Achieving the right weight on the scales so that regulatory incentives can produce public goods like affordability within a market rife with incentives to maximize profit on tight margins is delicate, complex, and perhaps futile.

The City Council will get their hands on the levers at Tuesday afternoon’s work session on the Affordable Housing Incentives ordinance.

Their discussion will likely reveal whether the council’s seven members consider sufficient the latest terms hammered out by the Administration after public comment and stakeholder feedback.

Among those revisions are concessions to both neighborhood preservationists and developers. Affordable housing advocates look the losers.

What’s new?

First, take a look at our review from this June.

Here’s how the City Council’s Staff report presents the updated incentive and reward structure:

Make sure to page through the two slides. The second shows the requirements for the large majority of city zones.

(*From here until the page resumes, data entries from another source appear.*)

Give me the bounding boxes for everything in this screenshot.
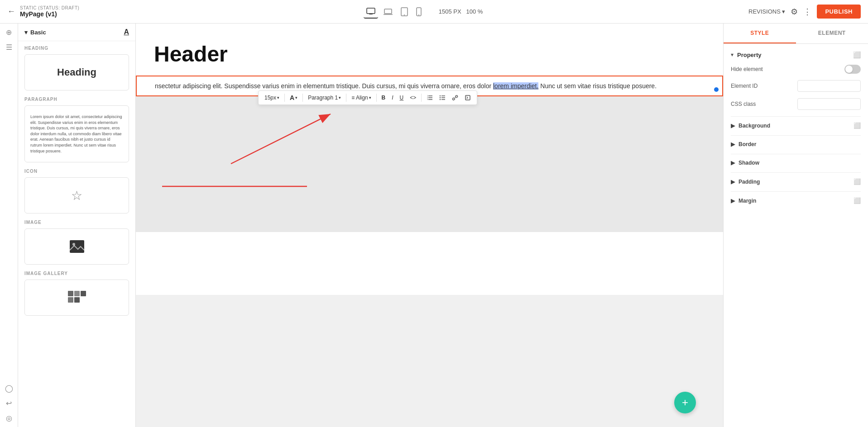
- paragraph-style-selector[interactable]: Paragraph 1 ▾: [306, 93, 343, 102]
- shadow-section-header[interactable]: ▶ Shadow: [731, 154, 861, 171]
- shadow-title: ▶ Shadow: [731, 160, 759, 166]
- element-id-input[interactable]: [797, 80, 861, 92]
- more-options-button[interactable]: ⋮: [803, 7, 811, 17]
- svg-text:3: 3: [427, 98, 428, 100]
- sidebar-category-image: IMAGE: [24, 220, 129, 265]
- svg-rect-15: [74, 297, 80, 303]
- topbar-left: ← STATIC (STATUS: DRAFT) MyPage (v1): [7, 5, 98, 18]
- image-widget[interactable]: [24, 228, 129, 265]
- background-title: ▶ Background: [731, 123, 770, 129]
- settings-panel-icon[interactable]: ◎: [6, 414, 12, 422]
- draft-status-label: STATIC (STATUS: DRAFT): [20, 5, 79, 10]
- sidebar-category-paragraph: PARAGRAPH Lorem ipsum dolor sit amet, co…: [24, 97, 129, 162]
- back-button[interactable]: ←: [7, 7, 15, 16]
- toolbar-sep-5: [421, 94, 422, 102]
- device-tablet-button[interactable]: [398, 5, 411, 19]
- editor-toolbar: 15px ▾ A ▾ Paragraph 1 ▾ ≡ Align ▾ B I U…: [258, 90, 477, 105]
- svg-point-22: [440, 95, 441, 96]
- border-section-header[interactable]: ▶ Border: [731, 135, 861, 153]
- toggle-knob: [845, 66, 853, 73]
- device-laptop-button[interactable]: [381, 5, 395, 18]
- heading-widget[interactable]: Heading: [24, 54, 129, 90]
- canvas-paragraph: nsectetur adipiscing elit. Suspendisse v…: [155, 81, 704, 91]
- paragraph-category-label: PARAGRAPH: [24, 97, 129, 102]
- toolbar-sep-2: [302, 94, 303, 102]
- background-window-icon[interactable]: ⬜: [854, 122, 861, 129]
- font-size-chevron: ▾: [277, 95, 279, 100]
- sidebar-underline-button[interactable]: A: [124, 28, 129, 36]
- code-button[interactable]: <>: [408, 93, 418, 102]
- right-panel: STYLE ELEMENT ▾ Property ⬜ Hide element …: [723, 24, 868, 427]
- css-class-input[interactable]: [797, 98, 861, 110]
- property-window-icon[interactable]: ⬜: [853, 51, 861, 58]
- margin-section-header[interactable]: ▶ Margin ⬜: [731, 191, 861, 209]
- svg-point-10: [72, 243, 75, 246]
- font-size-selector[interactable]: 15px ▾: [262, 93, 282, 102]
- background-section-header[interactable]: ▶ Background ⬜: [731, 116, 861, 134]
- sidebar-category-icon: ICON ☆: [24, 169, 129, 214]
- canvas-header-section: Header: [136, 24, 723, 76]
- device-desktop-button[interactable]: [364, 5, 378, 19]
- padding-section: ▶ Padding ⬜: [731, 172, 861, 190]
- link-button[interactable]: [450, 93, 460, 102]
- bold-button[interactable]: B: [379, 93, 388, 102]
- sidebar-category-image-gallery: IMAGE GALLERY: [24, 271, 129, 316]
- underline-button[interactable]: U: [398, 93, 406, 102]
- align-button[interactable]: ≡ Align ▾: [349, 93, 373, 102]
- publish-button[interactable]: PUBLISH: [817, 5, 861, 19]
- icon-category-label: ICON: [24, 169, 129, 174]
- settings-button[interactable]: ⚙: [791, 7, 798, 17]
- unordered-list-button[interactable]: [437, 93, 448, 102]
- border-expand-icon: ▶: [731, 141, 735, 147]
- margin-title: ▶ Margin: [731, 198, 756, 204]
- paragraph-widget[interactable]: Lorem ipsum dolor sit amet, consectetur …: [24, 105, 129, 162]
- layers-icon[interactable]: ◯: [5, 384, 13, 393]
- history-icon[interactable]: ↩: [6, 399, 12, 408]
- viewport-info: 1505 PX 100 %: [439, 8, 483, 15]
- toolbar-sep-4: [376, 94, 377, 102]
- margin-window-icon[interactable]: ⬜: [854, 197, 861, 204]
- add-element-button[interactable]: +: [674, 392, 696, 413]
- svg-rect-12: [74, 291, 80, 296]
- hide-element-toggle[interactable]: [844, 65, 861, 74]
- image-category-label: IMAGE: [24, 220, 129, 225]
- right-panel-tabs: STYLE ELEMENT: [724, 24, 868, 44]
- paragraph-preview: Lorem ipsum dolor sit amet, consectetur …: [29, 112, 125, 156]
- embed-button[interactable]: [462, 93, 473, 102]
- property-section-header: ▾ Property ⬜: [731, 51, 861, 58]
- element-id-row: Element ID: [731, 80, 861, 92]
- property-collapse-icon[interactable]: ▾: [731, 52, 734, 58]
- sidebar-collapse-arrow: ▾: [24, 29, 28, 36]
- hide-element-row: Hide element: [731, 65, 861, 74]
- heading-category-label: HEADING: [24, 46, 129, 51]
- para-text-before: nsectetur adipiscing elit. Suspendisse v…: [155, 82, 493, 90]
- shadow-expand-icon: ▶: [731, 160, 735, 166]
- device-mobile-button[interactable]: [413, 5, 424, 19]
- sidebar-section-title[interactable]: ▾ Basic: [24, 29, 46, 36]
- font-icon-button[interactable]: A ▾: [288, 93, 300, 103]
- left-sidebar: ▾ Basic A HEADING Heading PARAGRAPH Lore…: [18, 24, 136, 427]
- sidebar-items: HEADING Heading PARAGRAPH Lorem ipsum do…: [18, 41, 135, 427]
- icon-rail: ⊕ ☰ ◯ ↩ ◎: [0, 24, 18, 427]
- add-section-icon[interactable]: ⊕: [6, 28, 12, 37]
- icon-widget[interactable]: ☆: [24, 177, 129, 214]
- para-text-highlighted: lorem imperdiet.: [493, 82, 538, 90]
- italic-button[interactable]: I: [389, 93, 395, 102]
- canvas-inner: Header nsectetur adipiscing elit. Suspen…: [136, 24, 723, 295]
- image-gallery-widget[interactable]: [24, 280, 129, 316]
- property-panel: ▾ Property ⬜ Hide element Element ID CSS…: [724, 44, 868, 427]
- canvas-wrapper: 15px ▾ A ▾ Paragraph 1 ▾ ≡ Align ▾ B I U…: [136, 24, 723, 427]
- padding-window-icon[interactable]: ⬜: [854, 178, 861, 185]
- topbar-right: REVISIONS ▾ ⚙ ⋮ PUBLISH: [748, 5, 861, 19]
- ordered-list-button[interactable]: 123: [424, 93, 435, 102]
- padding-section-header[interactable]: ▶ Padding ⬜: [731, 172, 861, 190]
- main-layout: ⊕ ☰ ◯ ↩ ◎ ▾ Basic A HEADING Heading P: [0, 24, 868, 427]
- tab-style[interactable]: STYLE: [724, 24, 796, 43]
- navigator-icon[interactable]: ☰: [6, 43, 12, 52]
- svg-point-6: [404, 14, 405, 15]
- tab-element[interactable]: ELEMENT: [796, 24, 868, 43]
- toolbar-sep-1: [284, 94, 285, 102]
- topbar-center: 1505 PX 100 %: [103, 5, 743, 19]
- hide-element-label: Hide element: [731, 66, 763, 72]
- revisions-button[interactable]: REVISIONS ▾: [748, 8, 785, 15]
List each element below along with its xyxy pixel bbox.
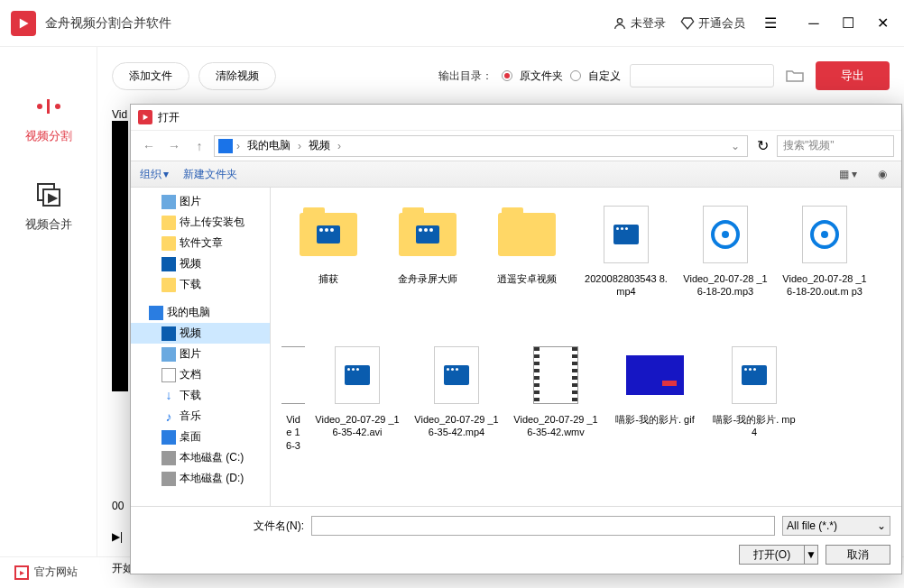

As it reads, the categories are: 1) Type A: single-family zones, 2) Type B: RMF-30 (recently rewritten) and other largely irrelevant RMF zones which are currently being phased out (-35, -45, -75), and 3) Type C: Every other zone. Yes, every other zone.

In all those zones, the affordability requirements for added density will be at most 20% of the units at 80% AMI. As the Administration’s staff report notes, “we had to decrease the percentage of affordable units in most categories.”

In addition, properties in Institutional zones will be allowed to build single-family homes and duplexes. Not quite like California’s recent YIGBY (Yes In God’s Back Yard) legislation, which permits multi-family housing on church property as long as 100% of its units are below market rate.

Imagine if LDS stake center and ward house parking lots were 100% affordable housing. This is the 33rd Ward at 453 S. 1100 E. in Salt Lake City.

And in a reversal—a likely concession to “neighborhood character” activists—existing front-, side- and rear setbacks will be retained—as well as current lot coverage maximums.

The requirements for setbacks and front yards are the average of the existing setbacks on the block face (R-1 and Foothills), and 20’ in RMF zones.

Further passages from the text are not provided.